Language classes, a patio extension and the Liberal Democrats came and went. It was only in the third year of his retirement, after prolonged study of a book from the mobile library called The Beginner's Guide to Local History, that he chanced upon the activity which, henceforth, was to dominate his waking hours.
A spry, methodical and enquiring man, Mr Savory took up his new hobby with an intense enthusiasm. OS maps of the area, a copy of Ekwall's English Place-Names and obscure pamphlets about church dedications were quickly added to his library, and he became an authority on parish boundaries and ecclesiastical settlement. There was one slight drawback, in that Blackthwaite, although of undoubted antiquity, had for at least 700 years of its precarious existence been an undrained swamp and appeared to have no historical associations at all.

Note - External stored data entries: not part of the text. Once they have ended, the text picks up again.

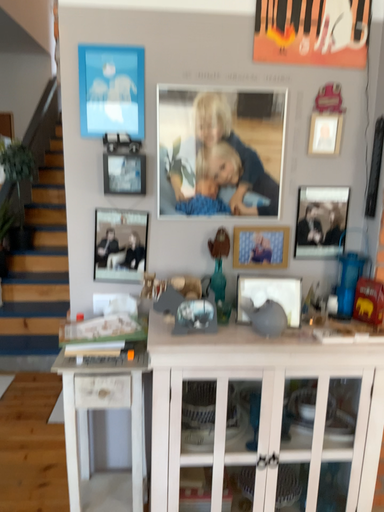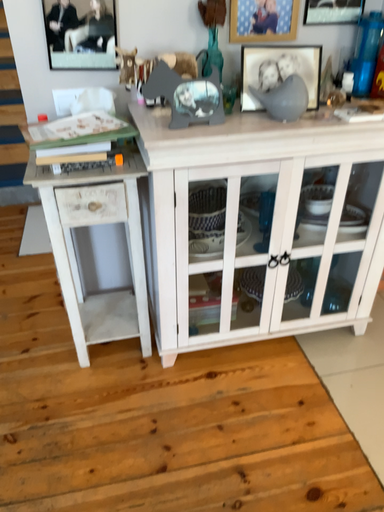 Question: How did the camera likely rotate when shooting the video?

Choices:
 (A) rotated upward
 (B) rotated downward

Answer: (B) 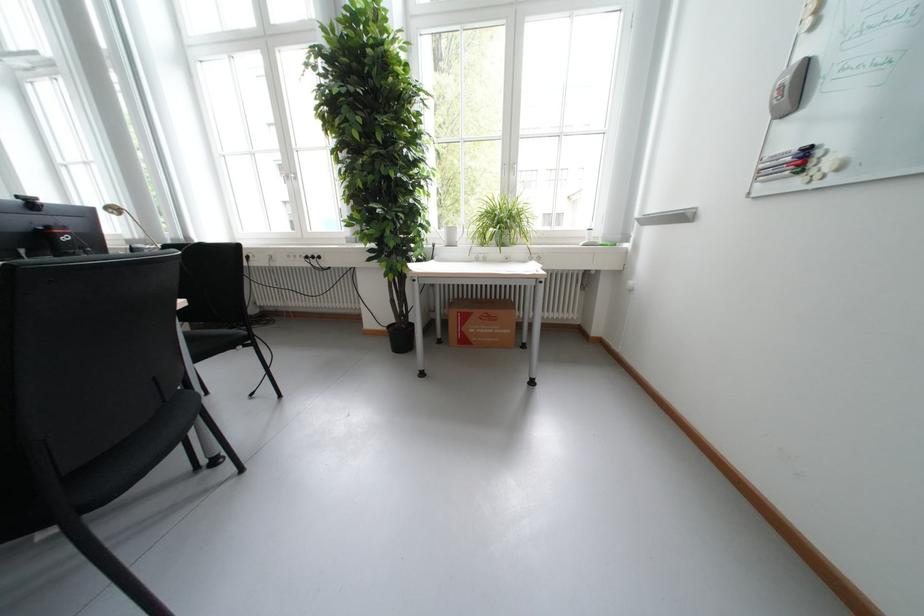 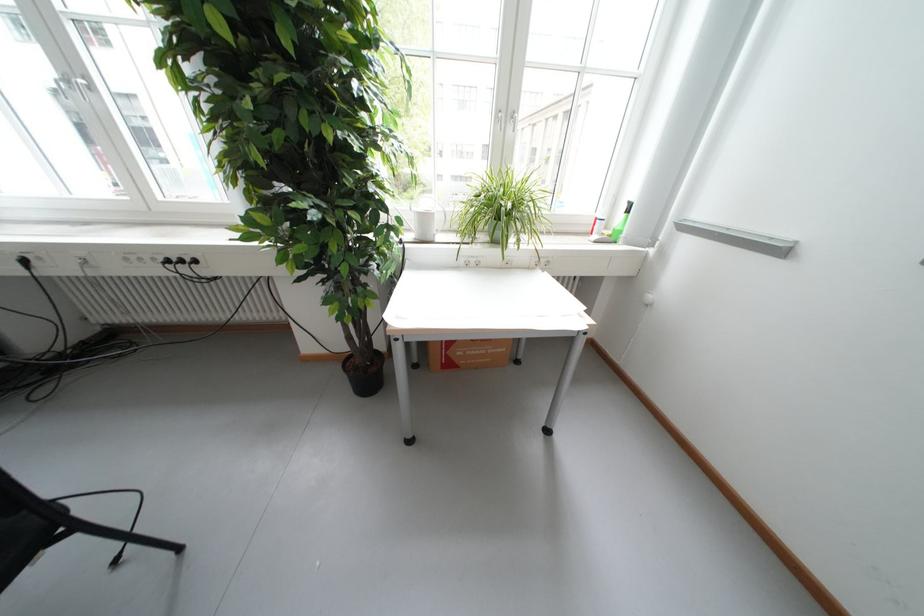 In the second image, find the point that corresponds to point 460,233 in the first image.

(435, 220) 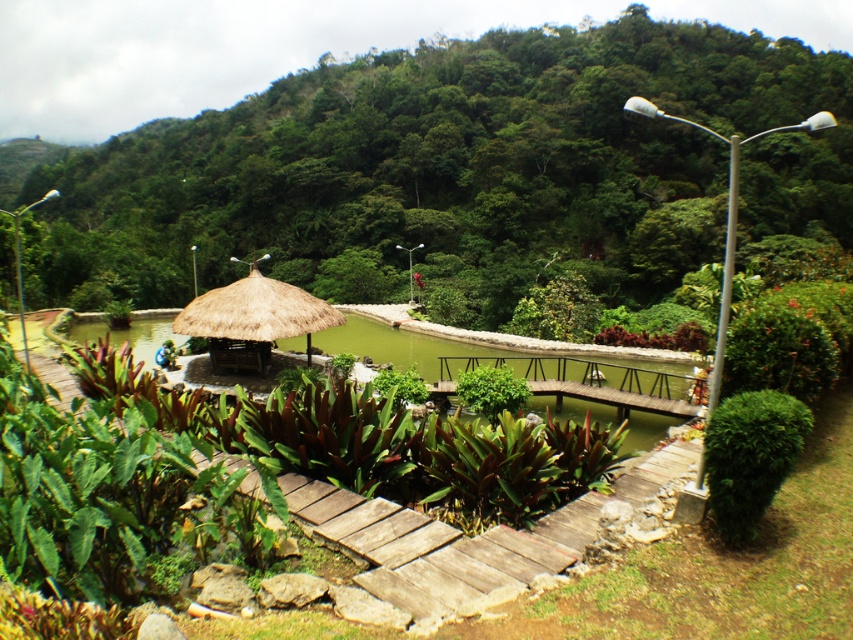 Is green grassy water at center taller than thatched straw umbrella at center?

Correct, green grassy water at center is much taller as thatched straw umbrella at center.

Locate an element on the screen. Image resolution: width=853 pixels, height=640 pixels. green grassy water at center is located at coordinates (403, 342).

Is point (625, 141) positioned behind point (160, 314)?

That is True.

Can you confirm if green leafy plants at center is thinner than green grassy water at center?

Incorrect, green leafy plants at center's width is not less than green grassy water at center's.

At what (x,y) coordinates should I click in order to perform the action: click on green leafy plants at center. Please return your answer as a coordinate pair (x, y). Looking at the image, I should click on (456, 173).

Image resolution: width=853 pixels, height=640 pixels. I want to click on green leafy plants at center, so click(456, 173).

Does green leafy plants at center have a greater width compared to thatched straw umbrella at center?

Indeed, green leafy plants at center has a greater width compared to thatched straw umbrella at center.

Is point (479, 49) farther from camera compared to point (279, 282)?

Yes, point (479, 49) is behind point (279, 282).

Which is behind, point (144, 160) or point (254, 364)?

Still, Mr Savory persevered. He identified a Viking chieftain named Erik Baconfat, who had certainly put this part of the North Riding to the sword in pre-conquest days; and a docile rector who, in the 18th century, had published several poems of a gloomy cast addressing the passing of the Blackthwaite seasons, the chill of its winters and the "fragrant zephyrs" of its springs. This was enough. Shortly after these discoveries, he published, at his own expense, a booklet entitled "Blackthwaite: An Historical Survey", copies of which were available for purchase at the local post office.
The difficulty about all this crusading zeal lay, alas, in finding anyone with whom to share it. The course of lectures he proposed to deliver at the village hall was discontinued at the point where the audience was found to consist of Mrs Savory and her niece. A proposal that Blackthwaite should establish a heritage centre for passing tourists was twice rejected by the parish council. It is all very disillusioning, so much so that Mr Savory, out walking in the ancient fields where Erik Baconfat once marauded and the Reverend Oliphant mediated his sonnets, is seriously tempted to move to York, where there is a proper respect for this kind of thing and he could write as many booklets as he likes.